Ia menekankan bahwa Idul Fitri merupakan waktu yang tepat untuk kembali kepada fitrah, sekaligus membangun pribadi yang lebih bersih, sabar, dan peduli terhadap sesama.
Menurutnya, Pemerintah Kabupaten Nabire terus mendorong masyarakat menjaga harmoni sosial di tengah keberagaman suku, agama, dan budaya.
Nilai-nilai yang ditanamkan selama bulan Ramadhan, seperti keikhlasan, kesabaran, kebersamaan, serta kepedulian sosial, diharapkan dapat terus diterapkan dalam kehidupan sehari-hari.
“Perbedaan harus menjadi kekuatan untuk mempererat persaudaraan, bukan sebaliknya,” ujarnya.
Ia juga mengimbau masyarakat untuk menjaga keamanan dan ketertiban, sekaligus mempererat tali silaturahmi dalam suasana Lebaran.

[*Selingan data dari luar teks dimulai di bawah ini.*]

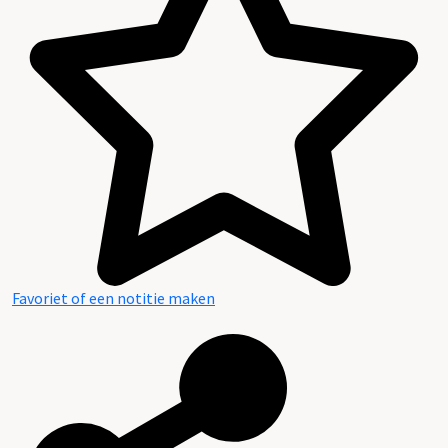
Favoriet of een notitie maken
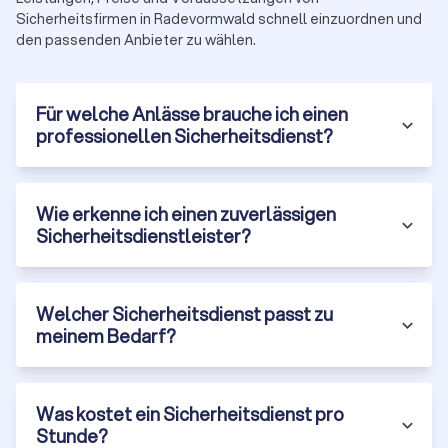
Personenschutz (Leibwächter):
50 € bis 150 € pro
Sicherheitsfirmen in Radevormwald schnell einzuordnen und
Stunde.
den passenden Anbieter zu wählen.
Methodik:
Preisspannen basieren auf Angeboten über
Trustlocal in Radevormwald. Für Details siehe unsere Seite
über die
Kosten für Sicherheitsdienste
.
Für welche Anlässe brauche ich einen
Zusatzfaktoren:
Mindestbuchung häufig vier bis acht Stunden,
professionellen Sicherheitsdienst?
Zuschläge für Wochenenden, Feiertage und Nachtdienst (10
% bis 25 %), sowie Anfahrtskosten innerhalb Radevormwald
und Umland. Preise können je nach Auslastung und
Wie erkenne ich einen zuverlässigen
Anforderungen variieren.
Sicherheitsdienstleister?
Lokale Hinweise für Radevormwald
Welcher Sicherheitsdienst passt zu
In der Innenstadt stehen Einlassmanagement und
meinem Bedarf?
Besucherlenkung im Vordergrund; in angrenzenden
Stadtteilen und im Umland dominieren Revierdienste,
Baustellenbewachung und Nachtwachen. Anbieter nennen
auf Anfrage übliche Reaktionsfenster und ihr abgedecktes
Was kostet ein Sicherheitsdienst pro
Gebiet innerhalb Radevormwald und Umgebung, damit
Stunde?
Einsätze kurzfristig planbar bleiben.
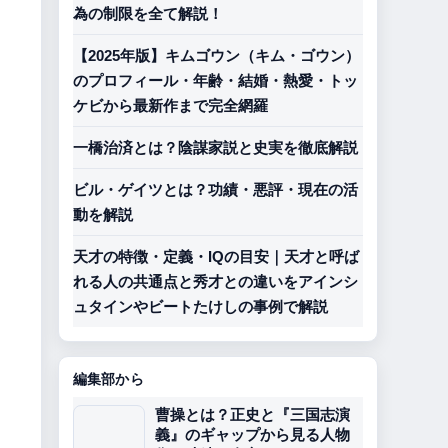
為の制限を全て解説！
【2025年版】キムゴウン（キム・ゴウン）
のプロフィール・年齢・結婚・熱愛・トッ
ケビから最新作まで完全網羅
一橋治済とは？陰謀家説と史実を徹底解説
ビル・ゲイツとは？功績・悪評・現在の活
動を解説
天才の特徴・定義・IQの目安｜天才と呼ば
れる人の共通点と秀才との違いをアインシ
ュタインやビートたけしの事例で解説
編集部から
曹操とは？正史と『三国志演
義』のギャップから見る人物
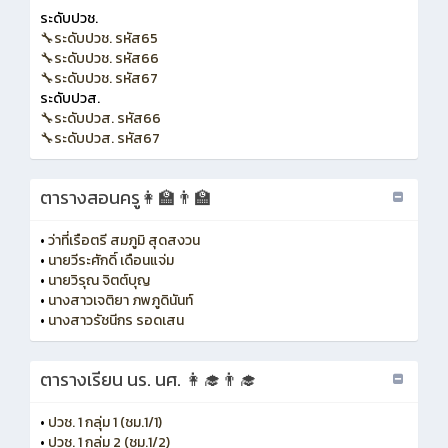
ระดับปวช.
🔧ระดับปวช. รหัส65
🔧ระดับปวช. รหัส66
🔧ระดับปวช. รหัส67
ระดับปวส.
🔧ระดับปวส. รหัส66
🔧ระดับปวส. รหัส67
ตารางสอนครู👩‍🏫👨‍🏫
•
ว่าที่เรือตรี สมภูมิ สุดสงวน
•
นายวีระศักดิ์ เดือนแจ่ม
•
นายวิรุณ จิตต์บุญ
•
นางสาวเจติยา ภพภูดินันท์
•
นางสาวรัชนีกร รอดเสน
ตารางเรียน นร. นศ. 👩‍🎓👨‍🎓
•
ปวช. 1 กลุ่ม 1 (ชม.1/1)
•
ปวช. 1 กลุ่ม 2 (ชม.1/2)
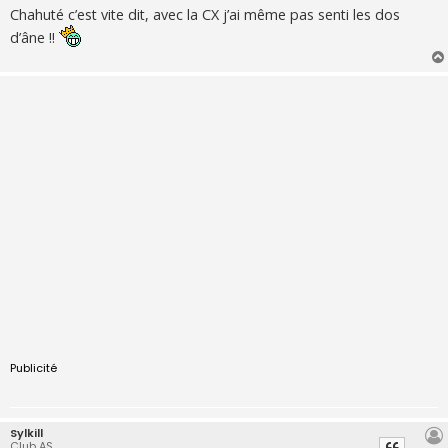
s
Chahuté c’est vite dit, avec la CX j’ai même pas senti les dos
s
d’âne !!
a
g
e
Publicité
Sylkill
Club AS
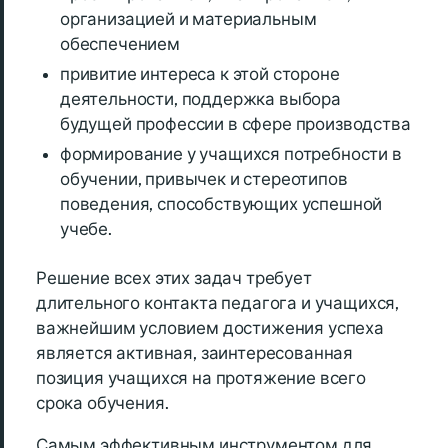
организацией и материальным
обеспечением
привитие интереса к этой стороне
деятельности, поддержка выбора
будущей профессии в сфере производства
формирование у учащихся потребности в
обучении, привычек и стереотипов
поведения, способствующих успешной
учебе.
Решение всех этих задач требует
длительного контакта педагога и учащихся,
важнейшим условием достижения успеха
является активная, заинтересованная
позиция учащихся на протяжение всего
срока обучения.
Самым эффективным инструментом для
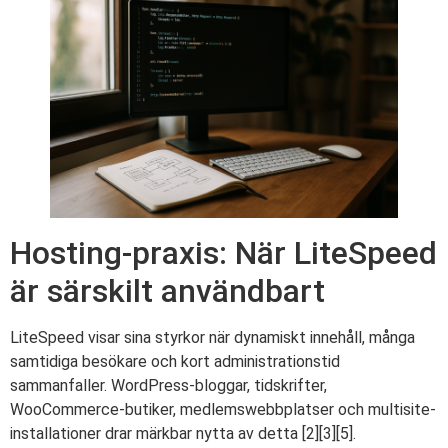
Hosting-praxis: När LiteSpeed
är särskilt användbart
LiteSpeed visar sina styrkor när dynamiskt innehåll, många
samtidiga besökare och kort administrationstid
sammanfaller. WordPress-bloggar, tidskrifter,
WooCommerce-butiker, medlemswebbplatser och multisite-
installationer drar märkbar nytta av detta [2][3][5].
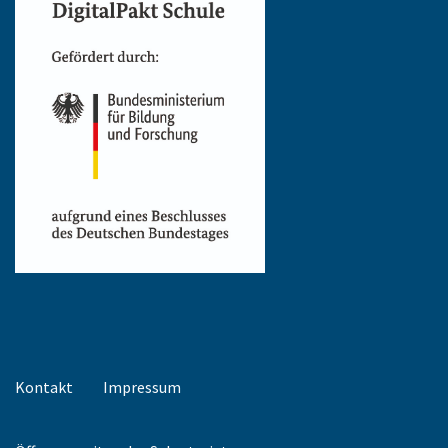
Kontakt
Impressum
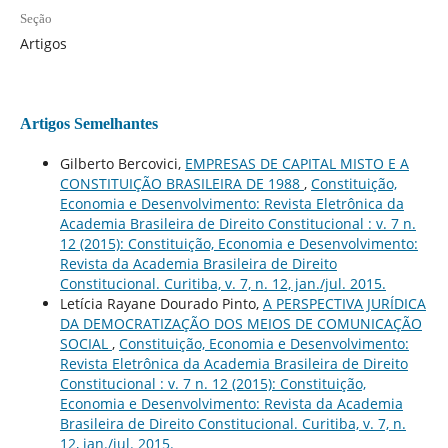
Seção
Artigos
Artigos Semelhantes
Gilberto Bercovici,
EMPRESAS DE CAPITAL MISTO E A
CONSTITUIÇÃO BRASILEIRA DE 1988
,
Constituição,
Economia e Desenvolvimento: Revista Eletrônica da
Academia Brasileira de Direito Constitucional : v. 7 n.
12 (2015): Constituição, Economia e Desenvolvimento:
Revista da Academia Brasileira de Direito
Constitucional. Curitiba, v. 7, n. 12, jan./jul. 2015.
Letícia Rayane Dourado Pinto,
A PERSPECTIVA JURÍDICA
DA DEMOCRATIZAÇÃO DOS MEIOS DE COMUNICAÇÃO
SOCIAL
,
Constituição, Economia e Desenvolvimento:
Revista Eletrônica da Academia Brasileira de Direito
Constitucional : v. 7 n. 12 (2015): Constituição,
Economia e Desenvolvimento: Revista da Academia
Brasileira de Direito Constitucional. Curitiba, v. 7, n.
12, jan./jul. 2015.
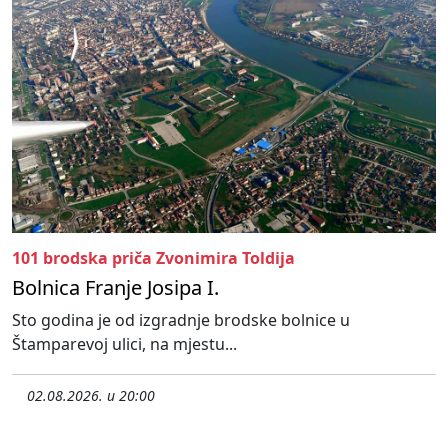
101 brodska priča Zvonimira Toldija
Bolnica Franje Josipa I.
Sto godina je od izgradnje brodske bolnice u
Štamparevoj ulici, na mjestu...
02.08.2026. u 20:00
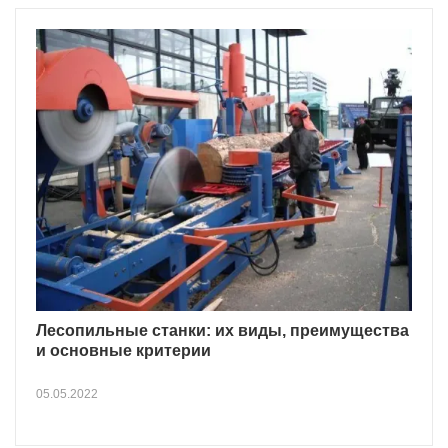
Лесопильные станки: их виды, преимущества
и основные критерии
05.05.2022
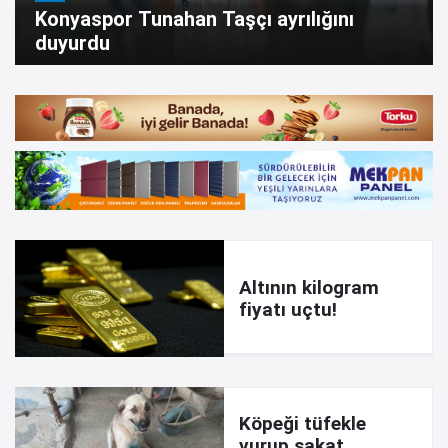
Konyaspor Tunahan Taşçı ayrılığını
duyurdu
Altının kilogram
fiyatı uçtu!
Köpeği tüfekle
vurup sakat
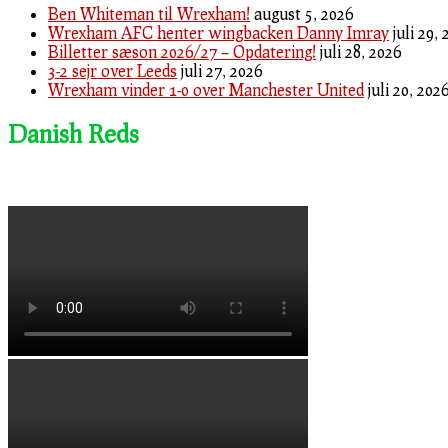
Ben Whiteman til Wrexham!
august 5, 2026
Wrexham AFC henter wingbacken Danny Imray
juli 29,
Billetter sæson 2026/27 – Opdatering!
juli 28, 2026
3-2 sejr over Leeds
juli 27, 2026
Wrexham vinder 1-0 over Manchester United
juli 20, 202
Danish Reds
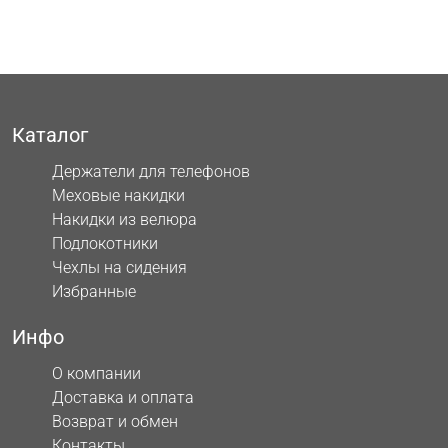
Каталог
Держатели для телефонов
Меховые накидки
Накидки из велюра
Подлокотники
Чехлы на сидения
Избранные
Инфо
О компании
Доставка и оплата
Возврат и обмен
Контакты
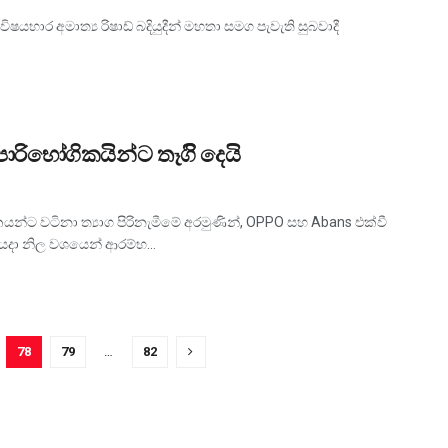
ෂයභාර අමාත්‍ය රිෂාඩ් බදියුදීන් මහතා සමග පැවැති සුබවාදී
ාරිභෝගිකයින්ට තෑගිි දෙයි
යන්ට වටිනා ත්‍යාග පිරිනැමීමේ අරමුණින්, OPPO සහ Abans එක්වී
ියදා නිල වශයෙන් ආරම්භ...
78
79
…
82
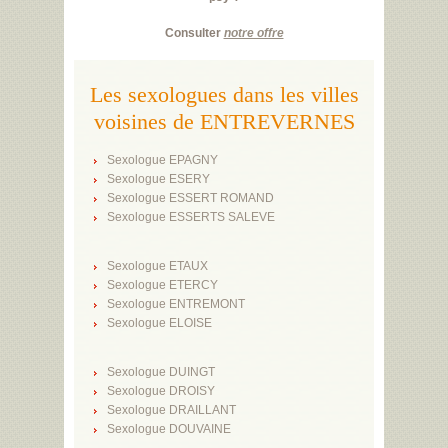
Consulter
notre offre
Les sexologues dans les villes
voisines de ENTREVERNES
Sexologue EPAGNY
Sexologue ESERY
Sexologue ESSERT ROMAND
Sexologue ESSERTS SALEVE
Sexologue ETAUX
Sexologue ETERCY
Sexologue ENTREMONT
Sexologue ELOISE
Sexologue DUINGT
Sexologue DROISY
Sexologue DRAILLANT
Sexologue DOUVAINE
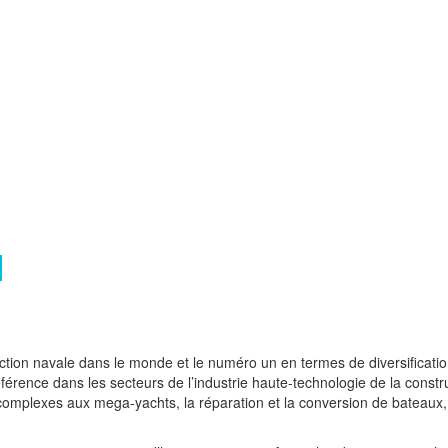
tion navale dans le monde et le numéro un en termes de diversification e
férence dans les secteurs de l’industrie haute-technologie de la constru
complexes aux mega-yachts, la réparation et la conversion de bateaux,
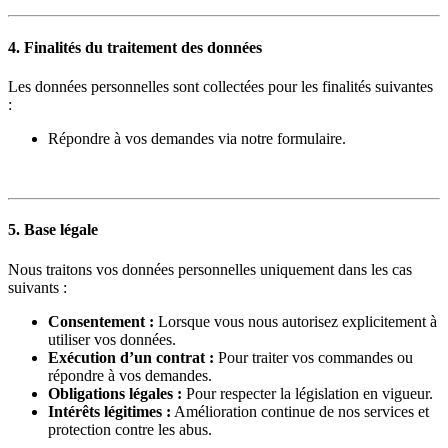
4. Finalités du traitement des données
Les données personnelles sont collectées pour les finalités suivantes
:
Répondre à vos demandes via notre formulaire.
5. Base légale
Nous traitons vos données personnelles uniquement dans les cas
suivants :
Consentement :
Lorsque vous nous autorisez explicitement à
utiliser vos données.
Exécution d’un contrat :
Pour traiter vos commandes ou
répondre à vos demandes.
Obligations légales :
Pour respecter la législation en vigueur.
Intérêts légitimes :
Amélioration continue de nos services et
protection contre les abus.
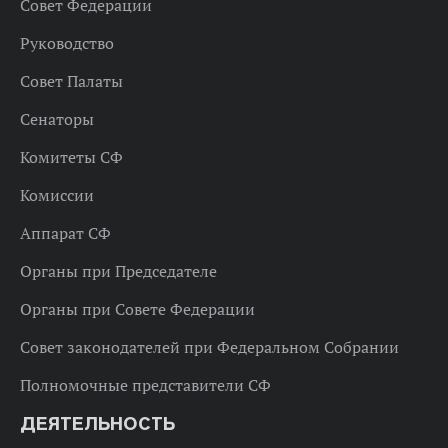
Совет Федерации
Руководство
Совет Палаты
Сенаторы
Комитеты СФ
Комиссии
Аппарат СФ
Органы при Председателе
Органы при Совете Федерации
Совет законодателей при Федеральном Собрании
Полномочные представители СФ
ДЕЯТЕЛЬНОСТЬ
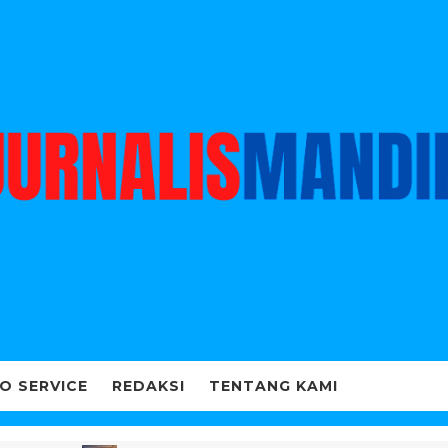
O SERVICE
REDAKSI
TENTANG KAMI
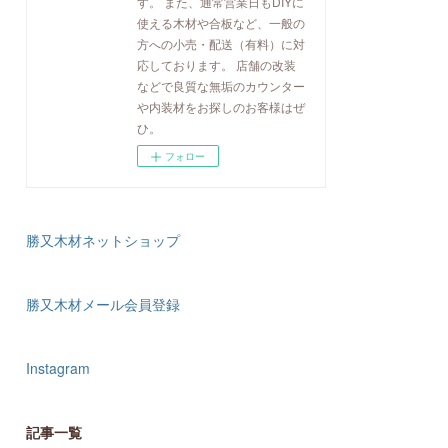
す。 また、通常営業日もDIYに
使える木材や合板など、一般の
方への小売・配送（有料）に対
応しております。 店舗の改装
などで良質な無垢のカウンター
や内装材をお探しのお客様はぜ
ひ。
フォロー
勝又木材ネットショップ
勝又木材メール会員登録
Instagram
記事一覧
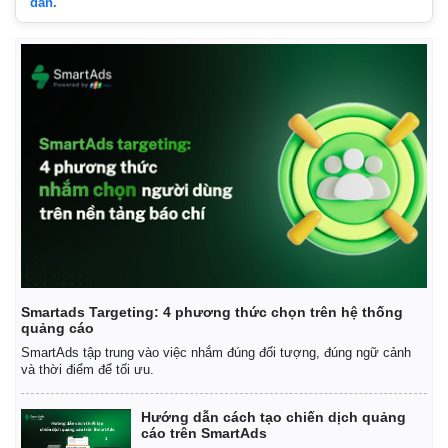
dẫn.
Smartads Targeting: 4 phương thức chọn trên hệ thống
quảng cáo
Kinh tế
Thị trường
SmartAds tập trung vào việc nhắm đúng đối tượng, đúng ngữ cảnh
và thời điểm để tối ưu.
Bất động sản
Giá vàng
Khởi nghiệp
Tiêu dùng
Tỷ giá
Hướng dẫn cách tạo chiến dịch quảng
cáo trên SmartAds
Chứng khoán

Sebagai daerah yang majemuk, ia menegaskan pentingnya menjaga persatuan sebagai modal utama dalam pembangunan.
“Nabire adalah rumah bersama, sehingga semangat kebersamaan dan saling menghargai harus terus dipelihara,” katanya.
Sementara itu, Ketua Majelis Ulama Indonesia Kabupaten Nabire, Rohimin Abdul Rahman, dalam khutbahnya mengajak umat Islam untuk memaknai kembali pelajaran Ramadhan, baik dalam hubungan dengan Tuhan maupun sesama manusia.
Ia juga mengingatkan pentingnya kepedulian terhadap masyarakat yang membutuhkan agar kebahagiaan Idul Fitri dapat dirasakan secara merata.
Pemerintah Kabupaten Nabire berharap momentum Idul Fitri mampu semakin memperkuat persatuan dan kerukunan masyarakat. Pelaksanaan salat Idul Fitri di wilayah tersebut berlangsung khidmat meski diguyur hujan sejak pagi. Warga tetap antusias mendatangi masjid untuk menunaikan ibadah.(**)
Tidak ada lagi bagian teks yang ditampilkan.